- Exercise details:
An exact copy of every entry below is required, and no picture may appear in it.

- Source information:

%%

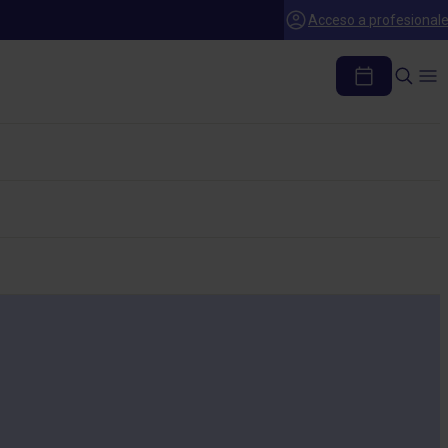
Acceso a profesional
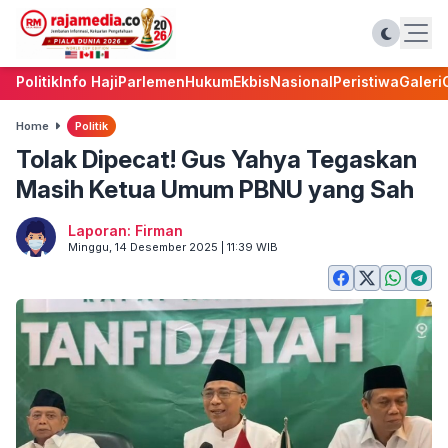
Politik
Info Haji
Parlemen
Hukum
Ekbis
Nasional
Peristiwa
Galeri
Home
Politik
Tolak Dipecat! Gus Yahya Tegaskan
Masih Ketua Umum PBNU yang Sah
Laporan: Firman
Minggu, 14 Desember 2025 | 11:39 WIB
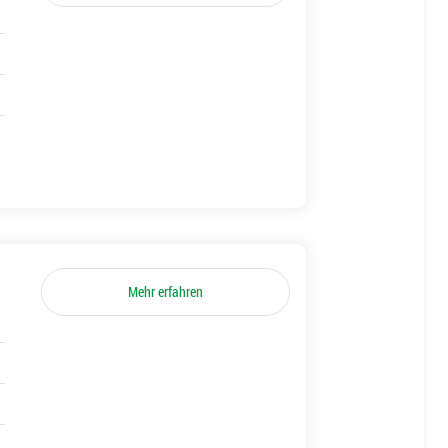
Mehr erfahren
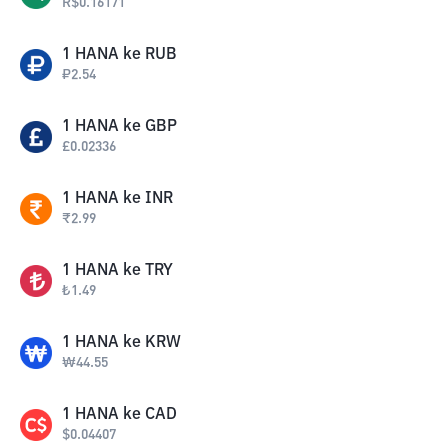
R$
0.16171
1
HANA
ke
RUB
₽
2.54
1
HANA
ke
GBP
£
0.02336
1
HANA
ke
INR
₹
2.99
1
HANA
ke
TRY
₺
1.49
1
HANA
ke
KRW
₩
44.55
1
HANA
ke
CAD
$
0.04407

%%

- Answer to this problem:
Acceso a profesional
Politik
Info Haji
Parlemen
Hukum
Ekbis
Nasional
Peristiwa
Galeri
Home
Politik
Tolak Dipecat! Gus Yahya Tegaskan
Masih Ketua Umum PBNU yang Sah
Laporan: Firman
Minggu, 14 Desember 2025 | 11:39 WIB
Mehr erfahren
R$
0.16171
1
HANA
ke
RUB
₽
2.54
1
HANA
ke
GBP
£
0.02336
1
HANA
ke
INR
₹
2.99
1
HANA
ke
TRY
₺
1.49
1
HANA
ke
KRW
₩
44.55
1
HANA
ke
CAD
$
0.04407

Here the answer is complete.